In late May, SAP released the latest version of their collaboration platform, Jam. A week later at their annual SAP Sapphire event I had the opportunity to speak to several members of the Jam team. The three key themes I took away from those conversations are:
- Integration Is Essential
- SAP Understands How People Work
- It’s Time To Build An Ecosystem
MyPOV: These are excellent business focused areas that provide more substance than the highly overused "cloud, social, mobile and analytics" rhetoric I hear from so many companies.
Collaborate Where You Work
As “sharing” becomes an accepted, and even expected part of way people work, it’s important that software supports — not hinders — collaboration. One of the ways to accomplish this it to integrate social/sharing features with the tools and processes that people already use to get their jobs done.
SAP clearly understands this, and since the introduction of SAP Jam in 2012, the software giant has focused both product development and marketing on making sure SAP Jam is not just a stand-alone enterprise social network, but rather an integrated part of their vast software portfolio. (CRM, ERP, finance, HR, BI, learning)
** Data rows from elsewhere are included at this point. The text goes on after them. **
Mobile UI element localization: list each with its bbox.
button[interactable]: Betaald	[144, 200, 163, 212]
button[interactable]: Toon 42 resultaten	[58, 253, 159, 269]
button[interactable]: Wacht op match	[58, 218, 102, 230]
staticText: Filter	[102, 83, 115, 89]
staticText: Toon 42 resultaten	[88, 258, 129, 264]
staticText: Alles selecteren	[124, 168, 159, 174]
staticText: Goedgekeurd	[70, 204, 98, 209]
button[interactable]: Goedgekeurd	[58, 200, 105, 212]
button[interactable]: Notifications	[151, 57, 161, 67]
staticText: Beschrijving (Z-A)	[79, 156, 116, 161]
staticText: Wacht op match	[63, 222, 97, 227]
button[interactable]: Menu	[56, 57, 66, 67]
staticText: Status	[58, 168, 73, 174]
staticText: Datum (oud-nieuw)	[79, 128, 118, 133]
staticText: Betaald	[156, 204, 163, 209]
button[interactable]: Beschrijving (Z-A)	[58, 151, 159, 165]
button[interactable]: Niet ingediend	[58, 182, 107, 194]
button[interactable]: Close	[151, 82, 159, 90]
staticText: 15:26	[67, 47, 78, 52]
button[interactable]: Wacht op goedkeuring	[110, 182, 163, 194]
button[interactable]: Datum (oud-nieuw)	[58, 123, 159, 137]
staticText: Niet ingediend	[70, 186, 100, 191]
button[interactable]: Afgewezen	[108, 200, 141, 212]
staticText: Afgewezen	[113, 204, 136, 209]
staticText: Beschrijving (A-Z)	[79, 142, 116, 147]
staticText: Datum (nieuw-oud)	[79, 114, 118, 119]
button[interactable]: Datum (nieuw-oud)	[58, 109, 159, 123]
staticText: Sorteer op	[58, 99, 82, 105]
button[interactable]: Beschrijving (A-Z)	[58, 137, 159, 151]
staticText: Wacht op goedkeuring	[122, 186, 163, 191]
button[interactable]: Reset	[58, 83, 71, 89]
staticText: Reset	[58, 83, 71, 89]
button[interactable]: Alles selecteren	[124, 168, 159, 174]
One manifestation of this integration comes in the form of widgets which can now be added to a group’s home page to display content from other platforms.
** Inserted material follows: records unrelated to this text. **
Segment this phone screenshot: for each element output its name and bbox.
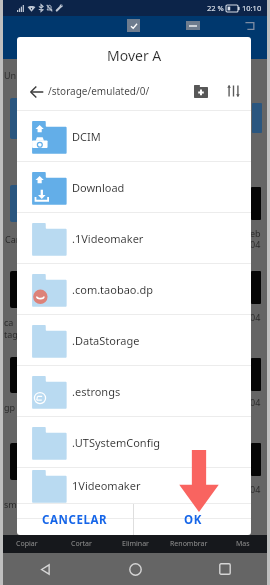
staticText: ca — [4, 316, 14, 328]
button[interactable]: Recents — [180, 553, 270, 585]
staticText: Cortar — [71, 539, 92, 549]
staticText: 04 — [250, 238, 261, 250]
staticText: Copiar — [16, 539, 38, 549]
staticText: .DataStorage — [72, 333, 140, 348]
staticText: Mas — [236, 539, 250, 549]
button[interactable]: Renombrar — [162, 535, 216, 553]
staticText: 1 (1) 1.0 — [22, 35, 52, 46]
staticText: 10:10 — [242, 3, 262, 13]
button[interactable]: Deselect — [186, 21, 200, 30]
button[interactable]: Mas — [216, 535, 270, 553]
button[interactable]: OK — [134, 504, 251, 535]
button[interactable]: Download — [17, 162, 251, 213]
button[interactable]: Home — [90, 553, 180, 585]
staticText: Unidad — [4, 69, 35, 81]
staticText: .com.taobao.dp — [72, 282, 153, 297]
button[interactable]: .DataStorage — [17, 315, 251, 366]
button[interactable]: Sort — [225, 83, 241, 99]
button[interactable]: Copiar — [0, 535, 54, 553]
staticText: Renombrar — [170, 539, 208, 549]
staticText: CANCELAR — [42, 512, 108, 528]
staticText: sm — [4, 498, 17, 510]
staticText: .estrongs — [72, 384, 121, 399]
button[interactable]: .UTSystemConfig — [17, 417, 251, 468]
staticText: OK — [184, 512, 202, 528]
button[interactable]: New folder — [193, 83, 209, 99]
staticText: .UTSystemConfig — [72, 435, 161, 450]
staticText: 04 — [250, 311, 261, 323]
button[interactable]: DCIM — [17, 111, 251, 162]
staticText: Download — [72, 180, 125, 195]
staticText: gp — [4, 401, 16, 413]
button[interactable]: Back — [0, 553, 90, 585]
staticText: Mover A — [107, 46, 162, 65]
staticText: tag — [4, 328, 18, 340]
button[interactable]: .com.taobao.dp — [17, 264, 251, 315]
button[interactable]: 1Videomaker — [17, 468, 251, 503]
staticText: 04 — [250, 483, 261, 495]
button[interactable]: Back — [29, 84, 44, 99]
staticText: .1Videomaker — [72, 231, 144, 246]
staticText: 04 — [250, 396, 261, 408]
button[interactable]: Cortar — [54, 535, 108, 553]
staticText: eb — [250, 227, 261, 239]
button[interactable]: CANCELAR — [17, 504, 133, 535]
button[interactable]: Eliminar — [108, 535, 162, 553]
button[interactable]: Select all — [127, 19, 140, 32]
button[interactable]: .estrongs — [17, 366, 251, 417]
staticText: Camara — [5, 233, 38, 245]
button[interactable]: .1Videomaker — [17, 213, 251, 264]
staticText: 1Videomaker — [72, 478, 141, 493]
staticText: DCIM — [72, 129, 101, 144]
staticText: /storage/emulated/0/ — [48, 84, 150, 98]
staticText: 22 % — [207, 3, 224, 13]
staticText: Eliminar — [122, 539, 149, 549]
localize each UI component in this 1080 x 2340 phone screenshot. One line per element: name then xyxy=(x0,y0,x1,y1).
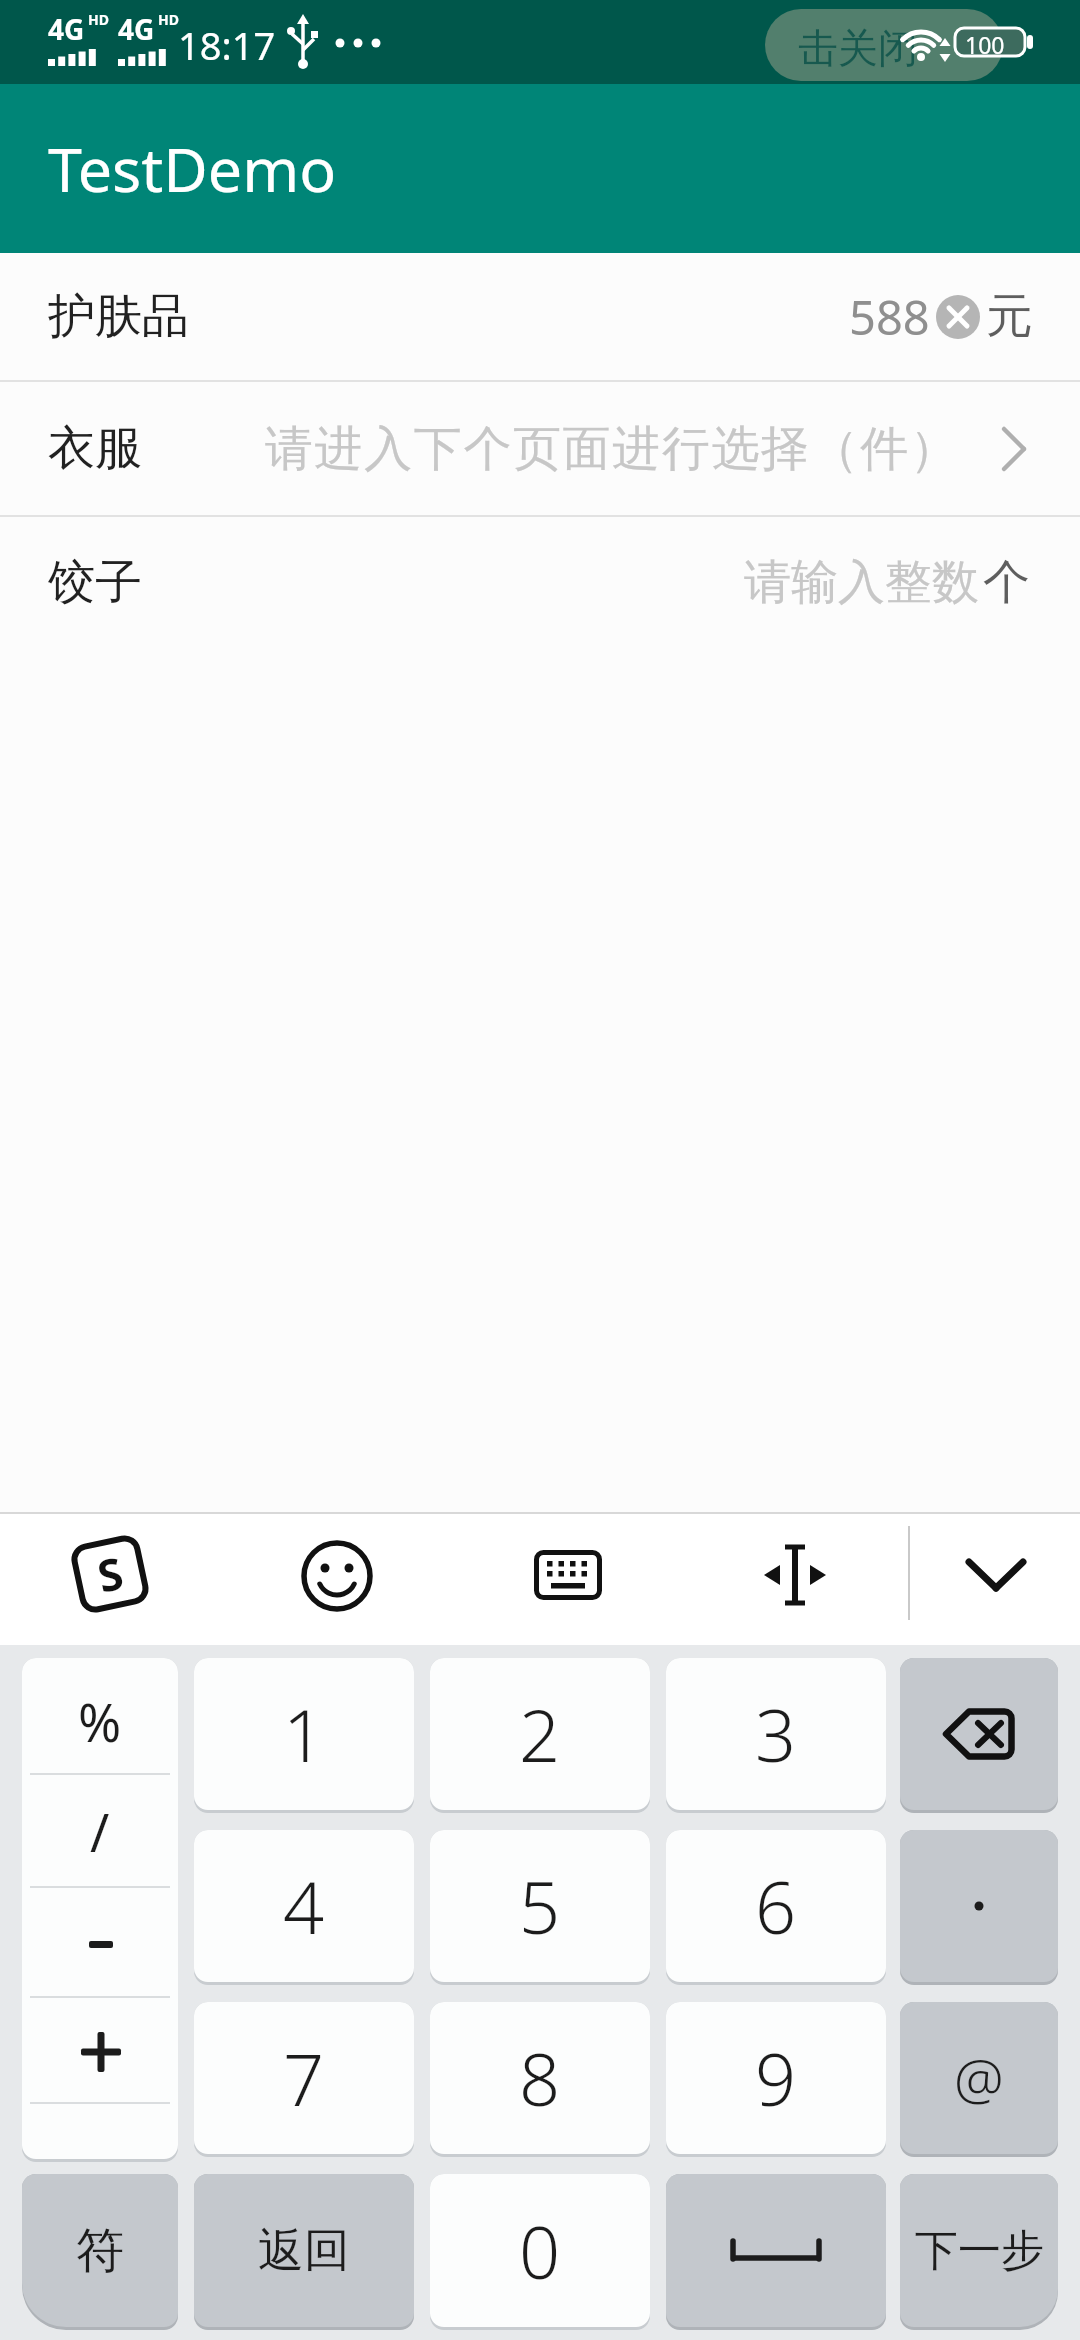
staticText: 100 xyxy=(965,29,1005,60)
staticText: 4G xyxy=(48,10,85,48)
staticText: 元 xyxy=(986,287,1033,346)
button[interactable] xyxy=(534,1550,602,1600)
staticText: 符 xyxy=(76,2221,124,2281)
button[interactable]: 0 xyxy=(430,2174,650,2330)
staticText: / xyxy=(90,1796,110,1867)
staticText: 4 xyxy=(283,1857,325,1955)
staticText: 个 xyxy=(983,553,1030,612)
staticText: 返回 xyxy=(258,2222,350,2280)
staticText: 6 xyxy=(755,1857,797,1955)
button[interactable] xyxy=(900,1658,1058,1813)
staticText: 4G xyxy=(118,10,155,48)
staticText: 1 xyxy=(283,1685,325,1783)
staticText: 衣服 xyxy=(48,419,142,478)
button[interactable]: @ xyxy=(900,2002,1058,2157)
staticText: @ xyxy=(954,2040,1004,2116)
button[interactable]: S xyxy=(75,1539,145,1609)
button[interactable]: 下一步 xyxy=(900,2174,1058,2330)
staticText: 9 xyxy=(755,2029,797,2127)
staticText: 下一步 xyxy=(915,2224,1044,2278)
staticText: 588 xyxy=(849,285,930,349)
staticText: 7 xyxy=(283,2029,325,2127)
button[interactable]: 4 xyxy=(194,1830,414,1985)
button[interactable]: 返回 xyxy=(194,2174,414,2330)
staticText: TestDemo xyxy=(48,127,337,210)
staticText: 0 xyxy=(519,2202,561,2300)
button[interactable]: 符 xyxy=(22,2174,178,2330)
button[interactable]: 1 xyxy=(194,1658,414,1813)
staticText: 18:17 xyxy=(178,19,276,71)
staticText: 击关闭 xyxy=(798,23,918,73)
staticText: 请进入下个页面进行选择（件） xyxy=(265,419,960,479)
button[interactable] xyxy=(301,1540,373,1612)
button[interactable] xyxy=(756,1543,834,1607)
staticText: HD xyxy=(88,10,109,29)
staticText: S xyxy=(92,1542,129,1606)
staticText: 饺子 xyxy=(48,553,142,612)
button[interactable]: 7 xyxy=(194,2002,414,2157)
staticText: 5 xyxy=(519,1857,561,1955)
button[interactable] xyxy=(666,2174,886,2330)
staticText: 8 xyxy=(519,2029,561,2127)
staticText: HD xyxy=(158,10,179,29)
button[interactable]: 5 xyxy=(430,1830,650,1985)
button[interactable]: 衣服 xyxy=(0,382,1080,515)
button[interactable]: 护肤品 xyxy=(0,253,1080,380)
button[interactable] xyxy=(900,1830,1058,1985)
button[interactable] xyxy=(966,1558,1026,1592)
button[interactable]: 6 xyxy=(666,1830,886,1985)
button[interactable]: % xyxy=(22,1658,178,2162)
button[interactable]: 饺子 xyxy=(0,517,1080,648)
button[interactable]: 9 xyxy=(666,2002,886,2157)
button[interactable]: 2 xyxy=(430,1658,650,1813)
staticText: 2 xyxy=(519,1685,561,1783)
staticText: 护肤品 xyxy=(48,287,189,346)
button[interactable]: 8 xyxy=(430,2002,650,2157)
staticText: % xyxy=(78,1686,122,1757)
button[interactable]: 3 xyxy=(666,1658,886,1813)
staticText: 3 xyxy=(755,1685,797,1783)
button[interactable] xyxy=(936,295,980,339)
staticText: 请输入整数 xyxy=(744,553,979,612)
A second example of integration is the new add-in for Microsoft Office Outlook, which enables people to create status updates or blog/wiki/forum posts in Jam, right from their inbox. It’s wise of SAP to provide this integration, as email is still one of the primary tools of the business world.
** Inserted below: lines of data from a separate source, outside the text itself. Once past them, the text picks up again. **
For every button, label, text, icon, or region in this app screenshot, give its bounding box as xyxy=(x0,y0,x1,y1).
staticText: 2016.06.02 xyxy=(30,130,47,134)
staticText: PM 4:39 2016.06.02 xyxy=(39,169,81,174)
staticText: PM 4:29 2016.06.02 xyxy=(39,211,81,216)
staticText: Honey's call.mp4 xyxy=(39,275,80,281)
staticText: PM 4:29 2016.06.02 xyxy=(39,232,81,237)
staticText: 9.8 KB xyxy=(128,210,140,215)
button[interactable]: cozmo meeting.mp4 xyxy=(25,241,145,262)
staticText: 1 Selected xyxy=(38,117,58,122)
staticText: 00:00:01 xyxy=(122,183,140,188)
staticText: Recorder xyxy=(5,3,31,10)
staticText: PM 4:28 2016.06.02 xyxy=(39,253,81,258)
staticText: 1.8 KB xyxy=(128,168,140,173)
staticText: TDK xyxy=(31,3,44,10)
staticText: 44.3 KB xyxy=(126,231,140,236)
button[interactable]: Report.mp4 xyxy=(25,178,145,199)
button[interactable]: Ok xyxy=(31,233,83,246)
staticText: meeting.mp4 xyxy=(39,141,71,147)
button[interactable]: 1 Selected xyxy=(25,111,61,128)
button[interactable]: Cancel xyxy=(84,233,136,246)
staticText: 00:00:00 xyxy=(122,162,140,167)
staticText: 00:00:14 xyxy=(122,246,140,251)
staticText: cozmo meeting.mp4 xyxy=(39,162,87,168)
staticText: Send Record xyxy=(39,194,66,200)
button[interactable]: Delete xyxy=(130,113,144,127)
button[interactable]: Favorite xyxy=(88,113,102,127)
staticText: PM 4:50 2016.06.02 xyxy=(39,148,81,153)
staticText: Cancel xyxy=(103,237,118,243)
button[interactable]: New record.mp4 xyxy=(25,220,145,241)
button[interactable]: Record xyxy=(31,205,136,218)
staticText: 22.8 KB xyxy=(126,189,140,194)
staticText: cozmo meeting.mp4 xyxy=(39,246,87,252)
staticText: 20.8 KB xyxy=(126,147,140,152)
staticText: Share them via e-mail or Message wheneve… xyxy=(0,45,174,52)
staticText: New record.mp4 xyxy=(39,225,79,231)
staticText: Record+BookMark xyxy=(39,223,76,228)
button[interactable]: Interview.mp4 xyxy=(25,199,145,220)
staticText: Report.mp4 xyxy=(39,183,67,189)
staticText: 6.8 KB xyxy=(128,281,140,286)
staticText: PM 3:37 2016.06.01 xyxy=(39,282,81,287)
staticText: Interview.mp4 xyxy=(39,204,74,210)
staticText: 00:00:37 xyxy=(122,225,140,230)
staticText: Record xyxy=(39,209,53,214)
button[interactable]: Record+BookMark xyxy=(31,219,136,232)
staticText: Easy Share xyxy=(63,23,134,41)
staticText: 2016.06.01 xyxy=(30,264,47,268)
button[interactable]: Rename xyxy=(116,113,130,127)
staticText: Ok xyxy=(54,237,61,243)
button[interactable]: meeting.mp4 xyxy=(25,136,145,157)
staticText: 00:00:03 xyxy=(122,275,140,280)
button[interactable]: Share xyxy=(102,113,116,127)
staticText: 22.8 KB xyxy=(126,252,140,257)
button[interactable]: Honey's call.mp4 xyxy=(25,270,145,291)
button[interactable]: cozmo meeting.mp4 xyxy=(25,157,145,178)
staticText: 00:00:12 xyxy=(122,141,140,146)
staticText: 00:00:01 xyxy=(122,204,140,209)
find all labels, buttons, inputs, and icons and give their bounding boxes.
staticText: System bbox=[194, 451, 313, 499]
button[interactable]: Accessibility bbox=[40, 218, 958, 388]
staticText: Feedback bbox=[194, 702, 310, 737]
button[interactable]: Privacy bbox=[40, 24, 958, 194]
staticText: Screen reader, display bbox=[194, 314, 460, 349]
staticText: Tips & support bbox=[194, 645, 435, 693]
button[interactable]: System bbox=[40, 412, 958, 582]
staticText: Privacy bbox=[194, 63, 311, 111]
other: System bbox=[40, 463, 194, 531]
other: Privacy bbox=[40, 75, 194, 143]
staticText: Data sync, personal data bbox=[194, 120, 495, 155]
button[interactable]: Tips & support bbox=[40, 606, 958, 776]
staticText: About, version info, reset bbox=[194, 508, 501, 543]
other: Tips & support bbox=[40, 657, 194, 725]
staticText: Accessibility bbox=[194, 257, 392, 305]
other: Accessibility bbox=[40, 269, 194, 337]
MyPOV: I’ve written extensively about #PurposefulCollaboration, where social features are no longer something people need to think about, as they seamlessly become part of the standard way of working. SAP is a leader in this area, enabling SAP Jam conversations to be embedded inside other SAP applications as well as letting SAP applications be embedded inside Jam.
As you’ll read below, they are also now extending this to 3rd party applications.
SAP Understands Business Workflows
Very few people have “being social” in their business titles. Most people work in Sales, Marketing, Engineering, HR, etc. Knowing this, SAP has studied several of the most common business areas and created templates for SAP Jam to match the workflow of each. They call these SAP Jam Patterns, and first introduced them in November 2013. With the May 2014 release they have added a few new work patterns (Service Requests and Event Planning) which also include the introduction of new features such as integrated calendars and subgroups.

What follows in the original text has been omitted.